I chewed on the idea until Dad and I reached
the first floor. As I started toward the escalator leading up to the next
level, Dad stopped and waved for his assistants to continue on without us.
 

“Elizabeth, I need to ask you something.”

“What is it, Daddy?” I answered, feeling a bit
worried. He looked like he was ready to faint.

“A long time ago you told me you would do
anything to help me. Is that still true?”

“Of course it’s still true! Why would you ask
me that? Is something wrong?”

“No,” Dad said, “I just want you to know how
much I love you.”

I wanted to wrap my arms around him. He looked
so serious.

“You’re not dying are you?”

Dad laughed and shook his head. “Nothing that
tragic. Honey, I have something to tell you,” he started.

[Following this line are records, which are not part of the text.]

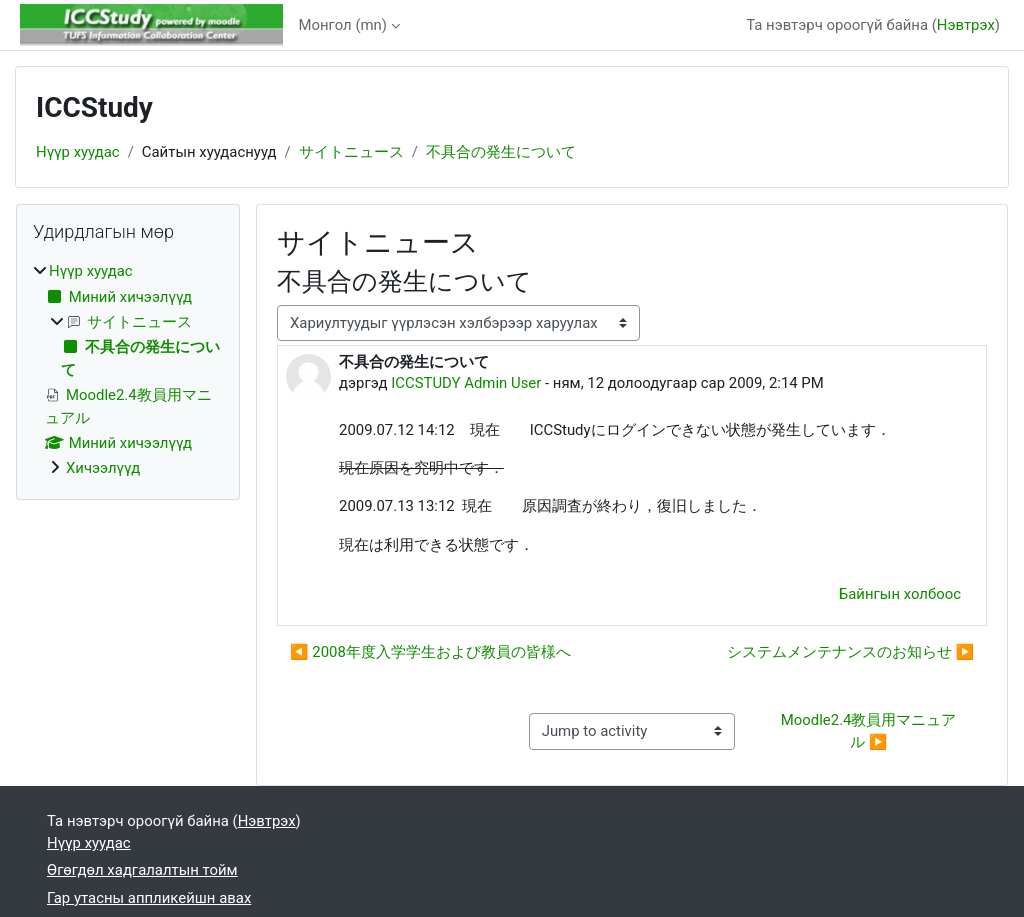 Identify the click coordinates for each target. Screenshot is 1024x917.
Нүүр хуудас (78, 152)
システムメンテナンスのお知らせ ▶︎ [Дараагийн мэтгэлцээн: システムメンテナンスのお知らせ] (850, 652)
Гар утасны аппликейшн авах (149, 898)
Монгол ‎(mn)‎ (343, 25)
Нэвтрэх (966, 25)
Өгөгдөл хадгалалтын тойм (142, 870)
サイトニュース (351, 152)
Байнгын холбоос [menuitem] (900, 594)
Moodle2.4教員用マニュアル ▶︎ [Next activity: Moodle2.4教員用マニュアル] (869, 731)
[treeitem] (128, 369)
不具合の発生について (501, 152)
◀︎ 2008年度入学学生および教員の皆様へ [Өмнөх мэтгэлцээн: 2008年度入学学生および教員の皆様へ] (430, 652)
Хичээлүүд (103, 468)
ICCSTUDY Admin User (466, 383) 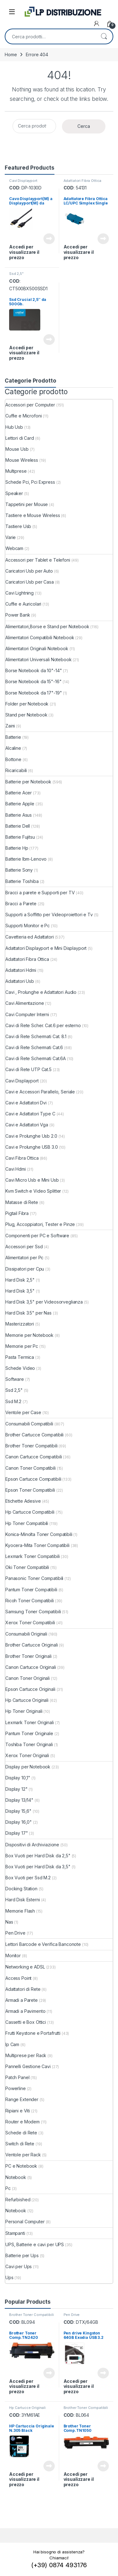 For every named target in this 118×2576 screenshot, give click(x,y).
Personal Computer (25, 2221)
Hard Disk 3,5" (20, 1290)
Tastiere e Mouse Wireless (32, 515)
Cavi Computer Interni (27, 1014)
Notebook (15, 2177)
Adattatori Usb (19, 981)
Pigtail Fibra (17, 1213)
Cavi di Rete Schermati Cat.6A (35, 1058)
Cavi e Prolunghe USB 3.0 (31, 1147)
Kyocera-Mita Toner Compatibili (37, 1545)
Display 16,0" (18, 1822)
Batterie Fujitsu (20, 837)
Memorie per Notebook (29, 1335)
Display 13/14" (19, 1800)
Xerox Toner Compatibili (30, 1622)
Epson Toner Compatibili (30, 1490)
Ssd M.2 (13, 1401)
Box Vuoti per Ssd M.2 (28, 1877)
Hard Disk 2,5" (20, 1280)
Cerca (104, 36)
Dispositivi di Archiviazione (32, 1844)
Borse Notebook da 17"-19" (33, 692)
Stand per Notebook (26, 714)
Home (11, 54)
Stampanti (15, 2233)
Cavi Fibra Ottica (22, 1158)
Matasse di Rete (21, 1202)
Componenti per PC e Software (37, 1235)
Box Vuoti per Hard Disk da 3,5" (37, 1866)
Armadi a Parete (21, 2000)
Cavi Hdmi (15, 1169)
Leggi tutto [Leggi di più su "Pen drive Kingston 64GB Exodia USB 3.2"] (103, 2373)
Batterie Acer (18, 792)
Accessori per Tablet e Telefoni (37, 560)
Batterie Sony (19, 870)
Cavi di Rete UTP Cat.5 (28, 1069)
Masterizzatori (19, 1323)
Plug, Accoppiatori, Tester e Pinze (40, 1224)
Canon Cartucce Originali (30, 1667)
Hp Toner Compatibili (26, 1523)
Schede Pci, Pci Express (30, 482)
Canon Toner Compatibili (30, 1468)
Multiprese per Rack (25, 2055)
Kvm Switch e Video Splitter (33, 1191)
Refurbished (17, 2199)
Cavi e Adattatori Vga (26, 1124)
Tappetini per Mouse (26, 504)
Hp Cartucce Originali (26, 1700)
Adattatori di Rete (22, 1989)
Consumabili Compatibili (29, 1423)
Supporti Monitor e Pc (27, 925)
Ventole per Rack (23, 2154)
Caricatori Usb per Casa (29, 582)
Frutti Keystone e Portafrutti (32, 2033)
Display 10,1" (17, 1777)
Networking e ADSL (25, 1966)
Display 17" (16, 1833)
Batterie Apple (19, 803)
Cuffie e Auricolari (23, 604)
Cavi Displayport (23, 180)
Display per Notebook (27, 1766)
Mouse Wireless (21, 460)
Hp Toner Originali (23, 1711)
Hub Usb (14, 427)
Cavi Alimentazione (24, 1003)
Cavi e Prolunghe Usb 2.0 (31, 1136)
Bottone (13, 759)
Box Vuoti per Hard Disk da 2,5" (37, 1855)
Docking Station (21, 1888)
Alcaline (13, 748)
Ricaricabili (16, 770)
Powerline (15, 2088)
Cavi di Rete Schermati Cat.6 (34, 1047)
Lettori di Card (19, 438)
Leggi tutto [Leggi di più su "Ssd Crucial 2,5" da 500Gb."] (49, 339)
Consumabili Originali (26, 1634)
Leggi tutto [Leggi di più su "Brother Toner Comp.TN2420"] (49, 2373)
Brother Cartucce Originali (31, 1644)
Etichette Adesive (23, 1501)
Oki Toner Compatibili (27, 1567)
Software (14, 1379)
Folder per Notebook (26, 703)
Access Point (18, 1978)
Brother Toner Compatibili (31, 1445)
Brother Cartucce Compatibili (34, 1434)
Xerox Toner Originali (27, 1755)
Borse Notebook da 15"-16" (33, 681)
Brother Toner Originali (28, 1656)
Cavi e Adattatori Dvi (26, 1102)
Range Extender (21, 2099)
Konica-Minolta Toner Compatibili (38, 1534)
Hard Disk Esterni (22, 1899)
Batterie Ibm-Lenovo (26, 859)
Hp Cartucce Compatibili (29, 1512)
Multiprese (16, 471)
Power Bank (17, 615)
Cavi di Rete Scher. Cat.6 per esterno (43, 1025)
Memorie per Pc (21, 1346)
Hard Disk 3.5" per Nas (28, 1312)
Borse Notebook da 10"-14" (33, 670)
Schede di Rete (21, 2132)
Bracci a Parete (21, 903)
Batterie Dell (17, 826)
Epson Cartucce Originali (30, 1689)
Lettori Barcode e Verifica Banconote (43, 1944)
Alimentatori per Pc (24, 1257)
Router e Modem (22, 2121)
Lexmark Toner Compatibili (32, 1556)
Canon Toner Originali (27, 1678)
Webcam (14, 548)
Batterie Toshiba (22, 881)
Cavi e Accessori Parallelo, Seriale (40, 1091)
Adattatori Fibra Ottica (83, 180)
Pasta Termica (19, 1357)
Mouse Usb (17, 449)
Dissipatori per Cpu (24, 1269)
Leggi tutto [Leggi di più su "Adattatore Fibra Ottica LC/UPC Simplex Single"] (103, 238)
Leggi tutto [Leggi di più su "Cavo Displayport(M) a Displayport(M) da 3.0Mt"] (49, 238)
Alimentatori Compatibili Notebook (39, 637)
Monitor (13, 1955)
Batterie (13, 737)
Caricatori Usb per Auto (29, 571)
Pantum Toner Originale (29, 1733)
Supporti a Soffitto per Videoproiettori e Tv (49, 914)
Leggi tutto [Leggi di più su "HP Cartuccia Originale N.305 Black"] (49, 2466)
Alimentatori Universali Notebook (38, 659)
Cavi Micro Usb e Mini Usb (32, 1180)
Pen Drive (15, 1933)
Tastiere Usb (18, 526)
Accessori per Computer (30, 404)
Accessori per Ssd (24, 1246)
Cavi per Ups (18, 2266)
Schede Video (20, 1368)
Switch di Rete (19, 2143)
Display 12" (16, 1789)
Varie (10, 537)
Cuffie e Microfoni (23, 415)
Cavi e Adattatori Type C (30, 1113)
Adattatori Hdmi (20, 970)
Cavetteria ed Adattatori (29, 936)
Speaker (14, 493)
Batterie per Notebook (28, 781)
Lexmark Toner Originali (29, 1722)
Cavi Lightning (19, 593)
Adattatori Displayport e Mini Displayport (46, 948)
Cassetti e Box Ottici (25, 2022)
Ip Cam (12, 2044)
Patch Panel (17, 2077)
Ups (9, 2277)
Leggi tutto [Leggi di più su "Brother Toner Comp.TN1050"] (103, 2466)
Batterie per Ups (22, 2255)
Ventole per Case (23, 1412)
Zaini (10, 725)
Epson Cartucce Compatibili (33, 1479)
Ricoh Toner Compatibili (29, 1600)
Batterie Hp (16, 848)
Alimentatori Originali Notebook (36, 648)
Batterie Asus (18, 815)
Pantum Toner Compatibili (31, 1589)
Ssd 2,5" (16, 273)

I chewed my bottom lip, waiting for Dad to drop
the bombshell he had been keeping from me. I wondered if it had anything to do
with my mother or the old Byron Energy scandal, subjects we never discussed.

Suddenly Dad’s cell phone rang. Rick and
Candace, his two assistants were on the line. They had already made it
upstairs. He gave instructions for them to wait at the Cafe for us and told
them that we would be attending the meeting alone. When he hung up, he looked
at me and said “We’ll talk a bit more after the meeting.”

Dad left me a befuddled mess as I followed him
to the escalator, riding each one to the top until we reached the fourth level.

There were four conference rooms. Ours was at
the end of a long narrow tunnel with glass windows overlooking the lower
floors.

When Dad and I walked into the
Honeymooners
conference room moments later, to my surprise the only people who showed up for
the “big” meeting was Mr. Yu and his strikingly handsome son, Ethan Yu, whose
cute face was the first thing I saw when I walked in the door. I let out a
little sigh. Both were investors from AmeriAsia, the land developers from
China. I wondered where the rest of Dad’s staff was and why members from our
accounting teams hadn’t shown up. The room seemed eerily quiet and tense. I’d
known Ethan since I was a kid. It came as no surprise to me that he would grow
up to become an even shrewder businessman than his father. We’d spent an
inordinate amount of time alone at the weekend retreat while Daddy and Mr. Yu
fished and went bird watching. The two men left us at the cabin for hours while
they played golf. We had gotten somewhat close, enveloped by a comfortable
silence that concealed a slightly muted attraction.